Image via Wikipedia
Komunitas macam apa sebenarnya JIL ini? Mengapa sampai ada kelompok lain yang menyerukan kematiannya? Setarakah "bahaya Islam Liberal" dengan jargon "bahaya narkoba" atau "bahaya laten komunis" yang pelakunya juga kerap diganjar hukuman mati?
GATRA pernah dua kali menggali tuntas komunitas ini: Laporan Khusus Islam "Liberal Hadang Fundamentalisme" (8 Desember 2001) dan Laporan Utama "Fatwa Mati Islam Liberal" (21 Desember 2002). Anggapan dan ancaman terhadap JIL itu agaknya berlebihan.
Kemunculan JIL berawal dari kongko-kongko antara Ulil Abshar Abdalla (Lakpesdam NU), Ahmad Sahal (Jurnal Kalam), dan Goenawan Mohamad (ISAI) di Jalan Utan Kayu 68 H, Jakarta Timur, Februari 2001. Tempat ini kemudian menjadi markas JIL. Para pemikir muda lain, seperti Lutfi Asyyaukani, Ihsan Ali Fauzi, Hamid Basyaib, dan Saiful Mujani, menyusul bergabung. Dalam perkembangannya, Ulil disepakati sebagai koordinator.
Gelora JIL banyak diprakarsai anak muda, usia 20-35-an tahun.
Mereka umumnya para mahasiswa, kolomnis, peneliti, atau jurnalis. Tujuan utamanya: menyebarkan gagasan Islam liberal seluas-luasnya. "Untuk itu kami memilih bentuk jaringan, bukan organisasi kemasyarakatan, maupun partai politik," tulis situs islamlib.com. Lebih jauh tentang gagasan JIL lihat: Manifesto Jaringan Islam Liberal.
JIL mendaftar 28 kontributor domestik dan luar negeri sebagai "juru kampanye" Islam liberal. Mulai Nurcholish Madjid, Djohan Effendi, Jalaluddin Rakhmat, Said Agiel Siradj, Azyumardi Azra, Masdar F. Mas'udi, sampai Komaruddin Hidayat. Di antara kontributor mancanegaranya: Asghar Ali Engineer (India), Abdullahi Ahmed an-Na'im (Sudan), Mohammed Arkoun (Prancis), dan Abdallah Laroui (Maroko).
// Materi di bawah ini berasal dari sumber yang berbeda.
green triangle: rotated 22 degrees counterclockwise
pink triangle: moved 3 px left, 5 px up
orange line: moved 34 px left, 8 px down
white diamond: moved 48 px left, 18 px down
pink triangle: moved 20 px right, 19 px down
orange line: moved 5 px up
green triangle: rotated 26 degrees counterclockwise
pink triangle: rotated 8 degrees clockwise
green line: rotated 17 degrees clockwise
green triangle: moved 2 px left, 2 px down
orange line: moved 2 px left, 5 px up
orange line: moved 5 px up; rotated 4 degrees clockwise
Jaringan ini menyediakan pentas --berupa koran, radio, buku, booklet, dan website-- bagi kontributor untuk mengungkapkan pandangannya pada publik. Kegiatan pertamanya: diskusi maya (milis). Lalu sejak 25 Juni 2001, JIL mengisi rubrik Kajian Utan Kayu di Jawa Pos Minggu, yang juga dimuat 40-an koran segrup. Isinya artikel dan wawancara seputar perspektif Islam liberal.
Tiap Kamis sore, JIL menyiarkan wawancara langsung dan diskusi interaktif dengan para kontributornya, lewat radio 68H dan 15 radio jaringannya. Tema kajiannya berada dalam lingkup agama dan demokrasi. Misalnya jihad, penerapan syariat Islam, tafsir kritis, keadilan gender, jilbab, atau negara sekuler. Perspektif yang disampaikan berujung pada tesis bahwa Islam selaras dengan demokrasi.
Dalam situs islamlib.com dinyatakan, lahirnya JIL sebagai respons atas bangkitnya "ekstremisme" dan "fundamentalisme" agama di Indonesia. Seperti munculnya kelompok militan Islam, perusakan gereja, lahirnya sejumlah media penyuara aspirasi "Islam militan", serta penggunaan istilah "jihad" sebagai dalil kekerasan.
JIL tak hanya terang-terangan menetapkan musuh pemikirannya, juga lugas mengungkapkan ide-ide "gila"-nya. Gaya kampanyenya menggebrak, menyalak-nyalak, dan provokatif. Akumulasi gaya ini memuncak pada artikel kontroversial Ulil di Kompas yang dituding FUUI telah menghina lima pihak sekaligus: Allah, Nabi Muhammad, Islam, ulama, dan umat Islam.
Perhatikan gaya bahasa kesombongannya saat ditanyakan perihal tulisannya tersebut:
"Tulisan saya sengaja provokatif, karena saya berhadapan dengan audiens yang juga provokatif," kata Ulil.